Task directions:
Using the records below, quote only the span that opens with the line containing "Empresa familiar fundada" and closes with the line containing "8:00 bis 12:00 und 13:00", exactly and inclusively.

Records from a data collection

★ ★ ★ ★ ★ ★ ★

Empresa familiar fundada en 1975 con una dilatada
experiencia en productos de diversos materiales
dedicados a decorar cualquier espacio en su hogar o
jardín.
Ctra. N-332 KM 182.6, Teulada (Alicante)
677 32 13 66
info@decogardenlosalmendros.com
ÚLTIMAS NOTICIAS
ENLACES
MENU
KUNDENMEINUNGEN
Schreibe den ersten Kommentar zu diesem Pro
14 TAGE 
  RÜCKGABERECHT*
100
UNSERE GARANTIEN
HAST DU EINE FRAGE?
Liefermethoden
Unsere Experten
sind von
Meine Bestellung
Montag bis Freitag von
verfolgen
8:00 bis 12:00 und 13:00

★ ★ ★ ★ ★ ★ ★

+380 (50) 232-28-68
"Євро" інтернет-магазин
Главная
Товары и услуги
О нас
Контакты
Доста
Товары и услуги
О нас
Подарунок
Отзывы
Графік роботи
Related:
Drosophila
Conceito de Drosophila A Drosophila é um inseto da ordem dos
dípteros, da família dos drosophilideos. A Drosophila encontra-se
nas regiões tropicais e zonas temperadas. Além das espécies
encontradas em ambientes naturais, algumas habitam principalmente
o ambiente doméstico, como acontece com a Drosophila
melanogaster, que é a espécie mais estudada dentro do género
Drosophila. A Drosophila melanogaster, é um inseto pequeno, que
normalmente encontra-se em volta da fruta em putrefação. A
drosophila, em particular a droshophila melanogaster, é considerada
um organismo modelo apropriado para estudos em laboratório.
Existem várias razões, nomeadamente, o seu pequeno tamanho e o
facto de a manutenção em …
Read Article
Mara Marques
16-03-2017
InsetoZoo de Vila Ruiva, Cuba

★ ★ ★ ★ ★ ★ ★

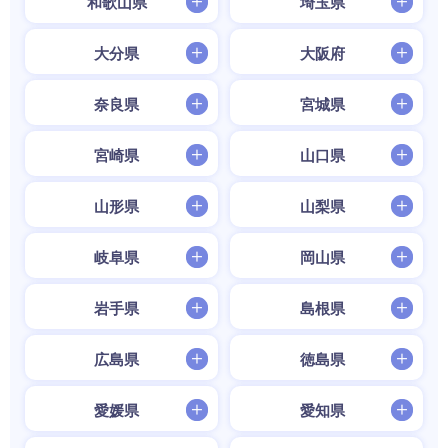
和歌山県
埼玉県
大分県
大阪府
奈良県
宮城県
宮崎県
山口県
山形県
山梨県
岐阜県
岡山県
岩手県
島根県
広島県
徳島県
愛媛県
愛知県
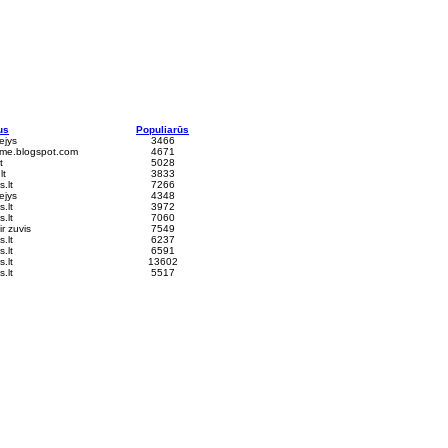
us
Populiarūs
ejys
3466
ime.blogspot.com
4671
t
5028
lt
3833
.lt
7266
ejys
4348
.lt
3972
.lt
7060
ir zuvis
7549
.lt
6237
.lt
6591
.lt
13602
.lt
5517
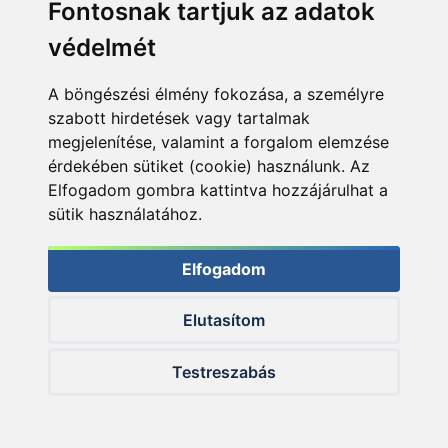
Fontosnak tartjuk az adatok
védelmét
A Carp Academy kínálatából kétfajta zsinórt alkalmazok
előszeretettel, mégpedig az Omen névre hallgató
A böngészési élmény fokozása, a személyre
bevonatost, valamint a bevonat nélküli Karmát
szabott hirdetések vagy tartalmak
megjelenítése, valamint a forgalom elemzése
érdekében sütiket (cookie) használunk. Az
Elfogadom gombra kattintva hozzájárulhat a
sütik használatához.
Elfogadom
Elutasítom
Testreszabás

★ ★ ★ ★ ★ ★ ★

Output for this task:
Empresa familiar fundada en 1975 con una dilatada
experiencia en productos de diversos materiales
dedicados a decorar cualquier espacio en su hogar o
jardín.
Ctra. N-332 KM 182.6, Teulada (Alicante)
677 32 13 66
info@decogardenlosalmendros.com
ÚLTIMAS NOTICIAS
ENLACES
MENU
KUNDENMEINUNGEN
Schreibe den ersten Kommentar zu diesem Pro
14 TAGE 
  RÜCKGABERECHT*
100
UNSERE GARANTIEN
HAST DU EINE FRAGE?
Liefermethoden
Unsere Experten
sind von
Meine Bestellung
Montag bis Freitag von
verfolgen
8:00 bis 12:00 und 13:00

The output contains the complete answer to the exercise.